About Mystic
At Mystic we enable companies to deploy ML models anywhere with just a few lines of code. We abstract the entire infrastructure required to efficiently deploy ML models so that data scientists can focus on their ML models, not servers.
We currently have 2 products. Pipeline Catalyst and Pipeline Core.
Pipeline Catalyst helps developers and startups get their models deployed quickly. They can upload it onto our platform and they get an endpoint that they can use to run inference in their products. Currently powering over 8,000 models for thousands of users.
Pipeline Core helps scale-ups and enterprises deploy their models in their infrastructure of choice. Our production-ready platform brings over 3 years of engineering experience, adds only 40ms of overhead to their ML inference and allows to manage thousands of models and environments at scale.
Engineers are responsible for developing our application in accordance with our roadmap and customer needs, and for designing and implementing robust and scalable development practices. Engineers will set the direction of our product, culture and company.
As a software engineer
You’ll be involved in all aspects of the development and performance of our products. From Pipeline Catalyst to Pipeline Core, building new features, improving performance and maintaining the infrastructure that handles all the API requests. You will help guide the direction of all our products following our users' requirements.
Essential requirements
- BS/MS in Computer Science or a related field;
- 3+ years of professional software engineering experience;
- Experience programming in Python;
- Experience with designing high-performing, reliable, and scalable backend systems. We are looking for engineers that can own a feature from start to finish; and
- Experience working with cloud technologies (Docker, Kubernetes, AWS, GCP, Azure, etc.).
Not essential but nice to have
- Experience contributing to open source projects and/or related communities;
- Experience with software security and data sensitive applications.

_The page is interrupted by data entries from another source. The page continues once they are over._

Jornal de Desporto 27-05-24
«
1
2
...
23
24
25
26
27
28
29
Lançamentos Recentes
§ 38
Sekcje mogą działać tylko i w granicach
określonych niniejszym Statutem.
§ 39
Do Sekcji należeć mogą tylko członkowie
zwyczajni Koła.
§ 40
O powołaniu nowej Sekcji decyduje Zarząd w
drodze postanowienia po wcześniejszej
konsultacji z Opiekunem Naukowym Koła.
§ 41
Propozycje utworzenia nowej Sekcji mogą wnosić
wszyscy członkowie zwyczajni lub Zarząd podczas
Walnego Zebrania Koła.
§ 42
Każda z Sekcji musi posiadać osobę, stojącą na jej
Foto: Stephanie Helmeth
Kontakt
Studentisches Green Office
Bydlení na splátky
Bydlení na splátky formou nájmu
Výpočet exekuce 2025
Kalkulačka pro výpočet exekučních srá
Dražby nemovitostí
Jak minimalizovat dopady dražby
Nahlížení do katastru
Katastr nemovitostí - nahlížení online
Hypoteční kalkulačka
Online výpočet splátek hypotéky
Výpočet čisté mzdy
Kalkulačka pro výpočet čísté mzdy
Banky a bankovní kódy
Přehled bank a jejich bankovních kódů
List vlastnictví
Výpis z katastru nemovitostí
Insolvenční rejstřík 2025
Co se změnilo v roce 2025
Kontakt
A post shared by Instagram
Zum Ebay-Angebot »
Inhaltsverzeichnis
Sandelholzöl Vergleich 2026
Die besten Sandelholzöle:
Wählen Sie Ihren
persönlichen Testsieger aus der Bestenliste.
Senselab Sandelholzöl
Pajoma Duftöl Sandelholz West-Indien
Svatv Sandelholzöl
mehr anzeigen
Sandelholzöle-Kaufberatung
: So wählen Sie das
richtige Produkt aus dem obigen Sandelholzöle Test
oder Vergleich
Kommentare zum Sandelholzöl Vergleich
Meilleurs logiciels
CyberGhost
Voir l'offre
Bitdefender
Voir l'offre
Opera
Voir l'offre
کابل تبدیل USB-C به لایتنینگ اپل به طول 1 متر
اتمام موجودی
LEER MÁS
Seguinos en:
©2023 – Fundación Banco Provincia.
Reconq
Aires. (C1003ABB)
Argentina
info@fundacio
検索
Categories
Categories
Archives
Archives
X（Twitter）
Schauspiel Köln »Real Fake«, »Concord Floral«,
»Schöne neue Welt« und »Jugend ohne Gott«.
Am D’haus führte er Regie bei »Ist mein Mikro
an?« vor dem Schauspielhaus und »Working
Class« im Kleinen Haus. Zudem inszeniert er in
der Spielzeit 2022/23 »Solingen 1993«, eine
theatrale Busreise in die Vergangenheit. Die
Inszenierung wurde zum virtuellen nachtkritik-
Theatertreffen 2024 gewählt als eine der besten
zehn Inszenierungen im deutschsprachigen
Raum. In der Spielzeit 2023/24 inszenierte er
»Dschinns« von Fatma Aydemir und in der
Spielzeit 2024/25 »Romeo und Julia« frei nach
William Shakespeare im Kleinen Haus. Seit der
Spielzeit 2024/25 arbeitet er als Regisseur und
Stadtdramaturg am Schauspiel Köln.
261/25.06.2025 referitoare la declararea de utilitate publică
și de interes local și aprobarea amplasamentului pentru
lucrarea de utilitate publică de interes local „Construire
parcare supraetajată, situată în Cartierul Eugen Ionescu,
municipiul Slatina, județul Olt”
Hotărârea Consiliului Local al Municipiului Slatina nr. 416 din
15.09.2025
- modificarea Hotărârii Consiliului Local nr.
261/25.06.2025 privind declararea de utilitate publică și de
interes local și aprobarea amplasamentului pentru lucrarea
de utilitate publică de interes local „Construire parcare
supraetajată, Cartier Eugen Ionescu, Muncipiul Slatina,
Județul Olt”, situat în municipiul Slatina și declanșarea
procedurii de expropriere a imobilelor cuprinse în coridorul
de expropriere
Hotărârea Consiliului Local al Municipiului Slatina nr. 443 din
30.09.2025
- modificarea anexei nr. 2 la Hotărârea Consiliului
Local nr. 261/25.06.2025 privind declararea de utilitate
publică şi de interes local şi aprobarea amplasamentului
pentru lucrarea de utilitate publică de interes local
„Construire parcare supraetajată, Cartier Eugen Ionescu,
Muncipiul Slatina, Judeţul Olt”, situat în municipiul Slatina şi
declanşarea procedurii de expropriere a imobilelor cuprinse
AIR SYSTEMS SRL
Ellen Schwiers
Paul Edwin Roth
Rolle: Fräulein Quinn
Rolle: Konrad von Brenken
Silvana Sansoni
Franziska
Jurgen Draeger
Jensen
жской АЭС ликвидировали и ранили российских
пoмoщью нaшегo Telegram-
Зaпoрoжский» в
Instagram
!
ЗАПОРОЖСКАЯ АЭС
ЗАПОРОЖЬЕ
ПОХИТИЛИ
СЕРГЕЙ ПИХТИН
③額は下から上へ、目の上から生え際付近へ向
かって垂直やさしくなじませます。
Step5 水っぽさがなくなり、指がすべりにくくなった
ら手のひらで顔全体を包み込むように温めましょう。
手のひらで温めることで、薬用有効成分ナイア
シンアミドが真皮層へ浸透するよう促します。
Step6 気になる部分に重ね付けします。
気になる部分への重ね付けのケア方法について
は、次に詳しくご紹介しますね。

- Experience with PyTorch, Tensorflow and other deep learning and classical ML frameworks;
- Experience with products in the cloud infrastructure and MLOps landscape; and
- Experience with building large scale data pipelines (Kafka, Spark, Hadoop, Airflow, etc.).
Benefits
- Competitive salary;
- Equity compensation;
- Huge impact, as an early-stage startup your daily work will have a direct impact in the company's success;
- Whatever you want to learn about, we'll make it happen;
- Cycle to work scheme;
- Flexible work-hours; and
- The job is hybrid (in-office at least 3-days a week) and onsite at our offices in London.